The history of the Radio Corporation of America is in many ways the history of 20th-century American innovation. From the company’s founding in 1919 to its sale in 1986, the RCA name was synonymous with products that shaped how Americans lived and worked. Long before the rise of Silicon Valley, RCA Laboratories, in Princeton, N.J., was at the center of the nation’s consumer electronics industry, harnessing the creative impulses of thousands of scientists, engineers, and technicians to systematize the invention of new technologies.

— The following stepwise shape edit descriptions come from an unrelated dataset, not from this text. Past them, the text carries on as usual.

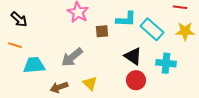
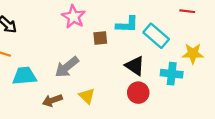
yellow star: (185, 31) -> (193, 54), moved

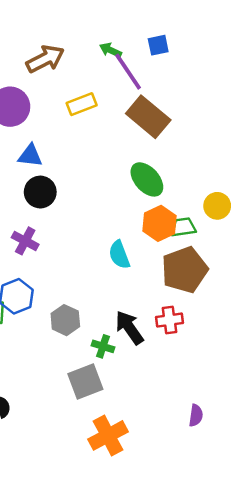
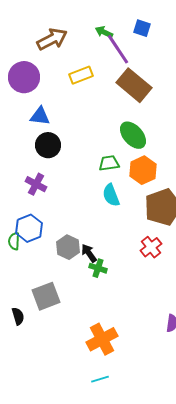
blue square: (158, 45) -> (142, 28), turned 30
green trapezoid: (183, 227) -> (109, 163), moved
red cross: (169, 320) -> (151, 247), turned -30
black arrow: (129, 328) -> (89, 253), moved, size x0.7
gray square: (85, 382) -> (46, 296), moved

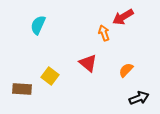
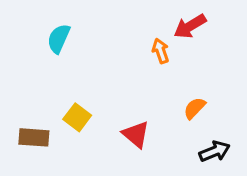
red triangle: (88, 63) -> (136, 134), moved

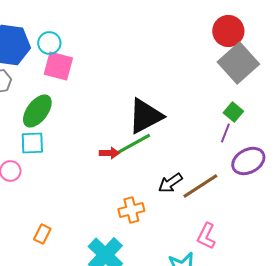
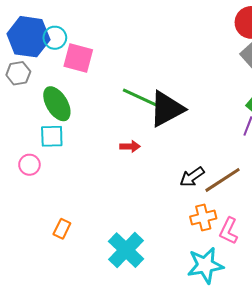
cyan circle: (49, 43) -> (55, 38), moved
green ellipse: (37, 111) -> (57, 104), turned -68
green line: (133, 144) -> (140, 98), moved, turned 54
orange cross: (131, 210) -> (203, 218), moved

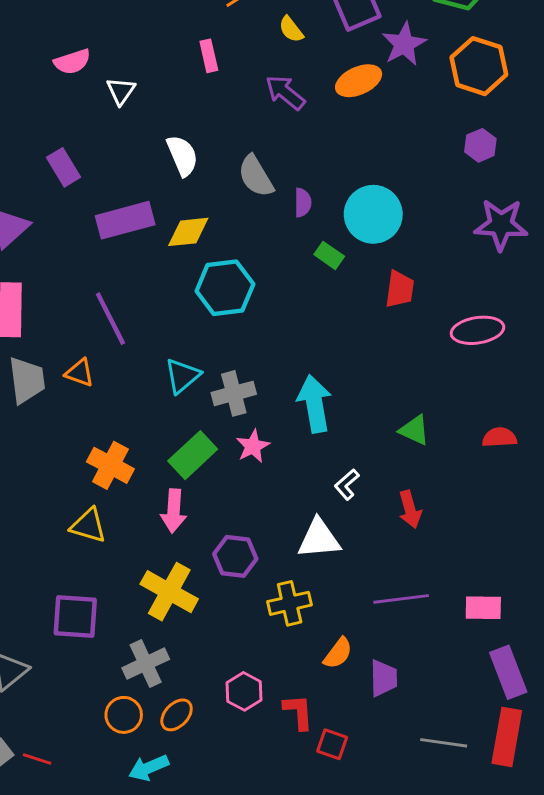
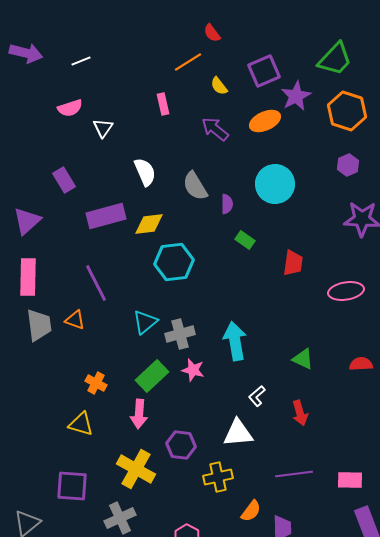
cyan circle: (373, 214) -> (275, 184), moved
pink star: (253, 446) -> (193, 370), turned -30
orange cross: (110, 465) -> (96, 383), size x0.7

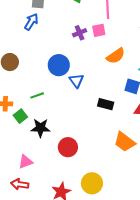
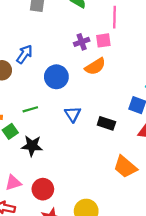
blue arrow: (31, 22) -> (24, 54), moved
orange semicircle: (116, 56) -> (95, 66), moved
blue triangle: (77, 81) -> (73, 114), moved
red circle: (68, 147) -> (43, 189), moved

In October, a new exhibition highlighting RCA’s rich history opens at the College of New Jersey, in Ewing. It draws from the more than 6000 artifacts that the college inherited after the David Sarnoff Library—RCA’s main technical archive and museum—closed in 2009. (The IEEE Foundation funded a new study center connected to the exhibition.) The installation covers the development of radio, television, and broadcasting, as well as RCA’s work in liquid-crystal displays, electron microscopy, solid-state physics, and computers.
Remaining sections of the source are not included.